_What you need to do_. For this exercise, retype every record below exactly and keep the pictures out.

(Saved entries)
****
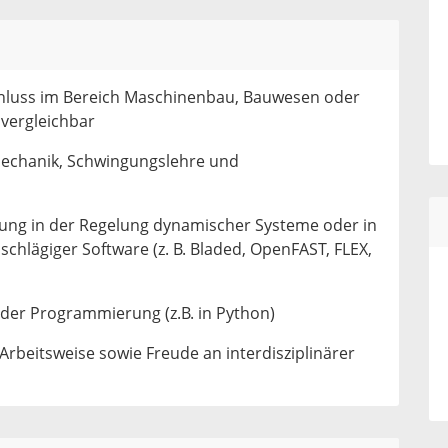
hluss im Bereich Maschinenbau, Bauwesen oder
 vergleichbar
Mechanik, Schwingungslehre und
rung in der Regelung dynamischer Systeme oder in
schlägiger Software (z. B. Bladed, OpenFAST, FLEX,
 der Programmierung (z.B. in Python)
 Arbeitsweise sowie Freude an interdisziplinärer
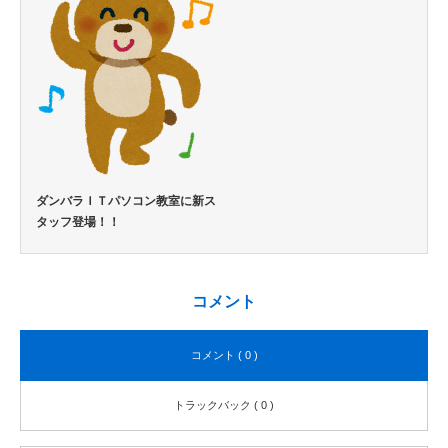
ダンバラＩＴパソコン教室に新ス
タッフ登場！！
コメント
コメント ( 0 )
トラックバック ( 0 )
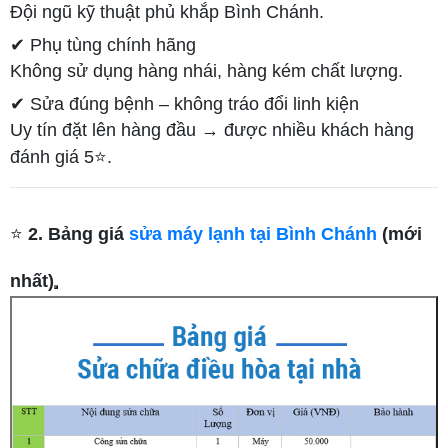
Đội ngũ kỹ thuật phủ khắp Bình Chánh.
✔ Phụ tùng chính hãng
Không sử dụng hàng nhái, hàng kém chất lượng.
✔ Sửa đúng bệnh – không tráo đổi linh kiện
Uy tín đặt lên hàng đầu → được nhiều khách hàng
đánh giá 5⭐.
⭐
2. Bảng giá
sửa máy lạnh tại Bình Chánh
(mới
nhất)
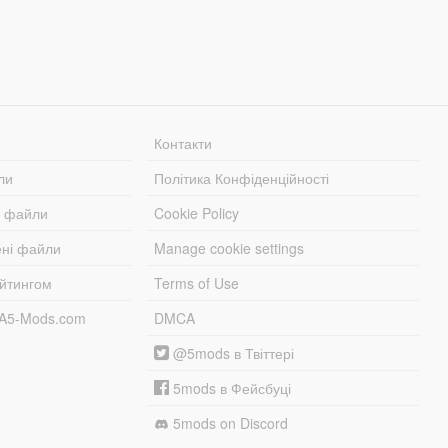
Контакти
ли
Політика Конфіденційності
і файли
Cookie Policy
ені файли
Manage cookie settings
ейтингом
Terms of Use
TA5-Mods.com
DMCA
@5mods в Твіттері
5mods в Фейсбуці
5mods on Discord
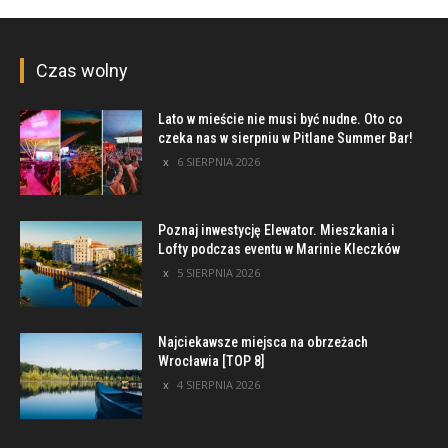
Czas wolny
Lato w mieście nie musi być nudne. Oto co
czeka nas w sierpniu w Pitlane Summer Bar!
6 SIERPNIA 2026
Poznaj inwestycję Elewator. Mieszkania i
Lofty podczas eventu w Marinie Kleczków
5 SIERPNIA 2026
Najciekawsze miejsca na obrzeżach
Wrocławia [TOP 8]
4 SIERPNIA 2026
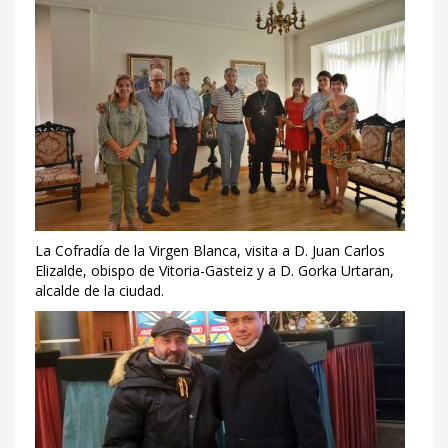
La Cofradía de la Virgen Blanca, visita a D. Juan Carlos
Elizalde, obispo de Vitoria-Gasteiz y a D. Gorka Urtaran,
alcalde de la ciudad.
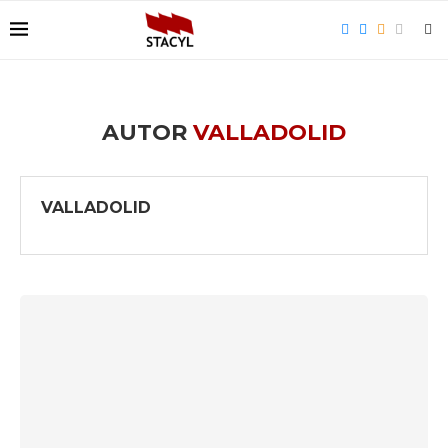
AUTOR
VALLADOLID
VALLADOLID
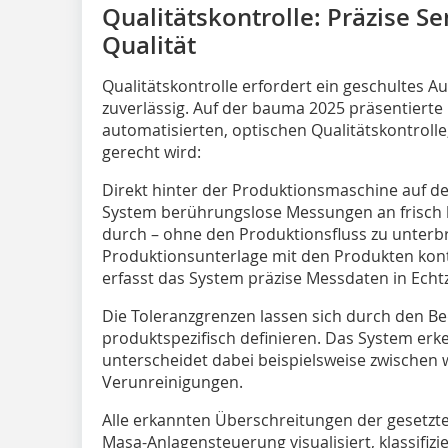
Qualitätskontrolle: Präzise Se
Qualität
Qualitätskontrolle erfordert ein geschultes A
zuverlässig. Auf der bauma 2025 präsentierte
automatisierten, optischen Qualitätskontroll
gerecht wird:
Direkt hinter der Produktionsmaschine auf der 
System berührungslose Messungen an frisch h
durch – ohne den Produktionsfluss zu unter
Produktionsunterlage mit den Produkten konti
erfasst das System präzise Messdaten in Echtz
Die Toleranzgrenzen lassen sich durch den B
produktspezifisch definieren. Das System erk
unterscheidet dabei beispielsweise zwischen 
Verunreinigungen.
Alle erkannten Überschreitungen der gesetzt
Masa-Anlagensteuerung visualisiert, klassifiz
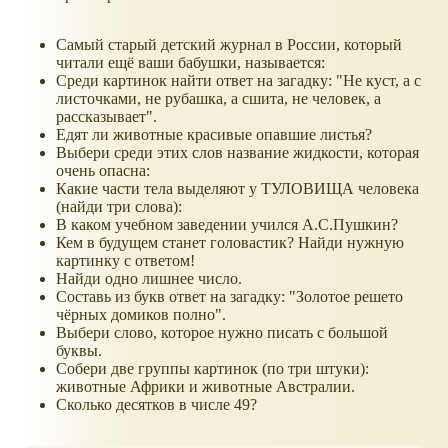
Самый старый детский журнал в России, который
читали ещё ваши бабушки, называется:
Среди картинок найти ответ на загадку: "Не куст, а с
листочками, не рубашка, а сшита, не человек, а
рассказывает".
Едят ли животные красивые опавшие листья?
Выбери среди этих слов название жидкости, которая
очень опасна:
Какие части тела выделяют у ТУЛОВИЩА человека
(найди три слова):
В каком учебном заведении учился А.С.Пушкин?
Кем в будущем станет головастик? Найди нужную
картинку с ответом!
Найди одно лишнее число.
Составь из букв ответ на загадку: "Золотое решето
чёрных домиков полно".
Выбери слово, которое нужно писать с большой
буквы.
Собери две группы картинок (по три штуки):
животные Африки и животные Австралии.
Сколько десятков в числе 49?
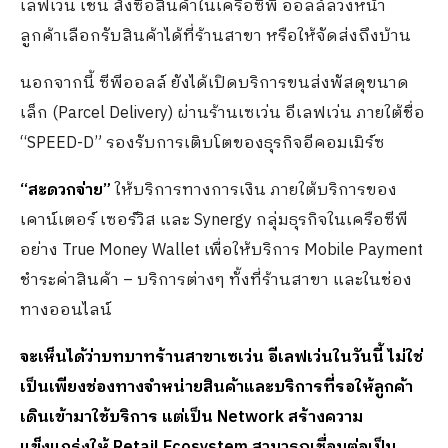
เลฟเว่น เช่น สั่งซื้อสินค้าในเครือซีพี ออลล์ล่วงหน้า
ลูกค้าเลือกรับสินค้าได้ที่ร้านสาขา หรือให้จัดส่งถึงบ้าน
นอกจากนี้ ซีพีออลล์ ยังได้เปิดบริการขนส่งพัสดุขนาด
เล็ก (Parcel Delivery) ผ่านร้านเซเว่น อีเลฟเว่น ภายใต้ชื่อ
“SPEED-D” รองรับการเติบโตของธุรกิจอีคอมเมิร์ซ
“สะดวกจ่าย”
ให้บริการทางการเงิน ภายใต้บริการของ
เคาน์เตอร์ เซอร์วิส และ Synergy กลุ่มธุรกิจในเครือซีพี
อย่าง True Money Wallet เพื่อให้บริการ Mobile Payment
ชำระค่าสินค้า – บริการต่างๆ ทั้งที่ร้านสาขา และในช่อง
ทางออนไลน์
จะเห็นได้ว่าบทบาทร้านสาขาเซเว่น อีเลฟเว่นในวันนี้ ไม่ใช่
เป็นเพียงช่องทางจำหน่ายสินค้าและบริการที่รอให้ลูกค้า
เดินเข้ามาใช้บริการ แต่เป็น
Network
สร้างความ
แข็งแกร่งให้
Retail Ecosystem
สามารถเชื่อมต่อเป็น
****
_Result of this task_.
hluss im Bereich Maschinenbau, Bauwesen oder
 vergleichbar
Mechanik, Schwingungslehre und
rung in der Regelung dynamischer Systeme oder in
schlägiger Software (z. B. Bladed, OpenFAST, FLEX,
 der Programmierung (z.B. in Python)
 Arbeitsweise sowie Freude an interdisziplinärer
ダンバラＩＴパソコン教室に新ス
タッフ登場！！
コメント
コメント ( 0 )
トラックバック ( 0 )
Đội ngũ kỹ thuật phủ khắp Bình Chánh.
✔ Phụ tùng chính hãng
Không sử dụng hàng nhái, hàng kém chất lượng.
✔ Sửa đúng bệnh – không tráo đổi linh kiện
Uy tín đặt lên hàng đầu → được nhiều khách hàng
đánh giá 5⭐.
⭐
2. Bảng giá
sửa máy lạnh tại Bình Chánh
(mới
nhất)
Контакти
ли
Політика Конфіденційності
і файли
Cookie Policy
ені файли
Manage cookie settings
ейтингом
Terms of Use
TA5-Mods.com
DMCA
@5mods в Твіттері
5mods в Фейсбуці
5mods on Discord
Czas wolny
Lato w mieście nie musi być nudne. Oto co
czeka nas w sierpniu w Pitlane Summer Bar!
6 SIERPNIA 2026
Poznaj inwestycję Elewator. Mieszkania i
Lofty podczas eventu w Marinie Kleczków
5 SIERPNIA 2026
Najciekawsze miejsca na obrzeżach
Wrocławia [TOP 8]
4 SIERPNIA 2026
La Cofradía de la Virgen Blanca, visita a D. Juan Carlos
Elizalde, obispo de Vitoria-Gasteiz y a D. Gorka Urtaran,
alcalde de la ciudad.
AUTOR
VALLADOLID
VALLADOLID
Qualitätskontrolle: Präzise Se
Qualität
Qualitätskontrolle erfordert ein geschultes A
zuverlässig. Auf der bauma 2025 präsentierte
automatisierten, optischen Qualitätskontroll
gerecht wird:
Direkt hinter der Produktionsmaschine auf der 
System berührungslose Messungen an frisch h
durch – ohne den Produktionsfluss zu unter
Produktionsunterlage mit den Produkten konti
erfasst das System präzise Messdaten in Echtz
Die Toleranzgrenzen lassen sich durch den B
produktspezifisch definieren. Das System erk
unterscheidet dabei beispielsweise zwischen 
Verunreinigungen.
Alle erkannten Überschreitungen der gesetzt
Masa-Anlagensteuerung visualisiert, klassifiz
Самый старый детский журнал в России, который
читали ещё ваши бабушки, называется:
Среди картинок найти ответ на загадку: "Не куст, а с
листочками, не рубашка, а сшита, не человек, а
рассказывает".
Едят ли животные красивые опавшие листья?
Выбери среди этих слов название жидкости, которая
очень опасна:
Какие части тела выделяют у ТУЛОВИЩА человека
(найди три слова):
В каком учебном заведении учился А.С.Пушкин?
Кем в будущем станет головастик? Найди нужную
картинку с ответом!
Найди одно лишнее число.
Составь из букв ответ на загадку: "Золотое решето
чёрных домиков полно".
Выбери слово, которое нужно писать с большой
буквы.
Собери две группы картинок (по три штуки):
животные Африки и животные Австралии.
Сколько десятков в числе 49?
เลฟเว่น เช่น สั่งซื้อสินค้าในเครือซีพี ออลล์ล่วงหน้า
ลูกค้าเลือกรับสินค้าได้ที่ร้านสาขา หรือให้จัดส่งถึงบ้าน
นอกจากนี้ ซีพีออลล์ ยังได้เปิดบริการขนส่งพัสดุขนาด
เล็ก (Parcel Delivery) ผ่านร้านเซเว่น อีเลฟเว่น ภายใต้ชื่อ
“SPEED-D” รองรับการเติบโตของธุรกิจอีคอมเมิร์ซ
“สะดวกจ่าย”
ให้บริการทางการเงิน ภายใต้บริการของ
เคาน์เตอร์ เซอร์วิส และ Synergy กลุ่มธุรกิจในเครือซีพี
อย่าง True Money Wallet เพื่อให้บริการ Mobile Payment
ชำระค่าสินค้า – บริการต่างๆ ทั้งที่ร้านสาขา และในช่อง
ทางออนไลน์
จะเห็นได้ว่าบทบาทร้านสาขาเซเว่น อีเลฟเว่นในวันนี้ ไม่ใช่
เป็นเพียงช่องทางจำหน่ายสินค้าและบริการที่รอให้ลูกค้า
เดินเข้ามาใช้บริการ แต่เป็น
Network
สร้างความ
แข็งแกร่งให้
Retail Ecosystem
สามารถเชื่อมต่อเป็น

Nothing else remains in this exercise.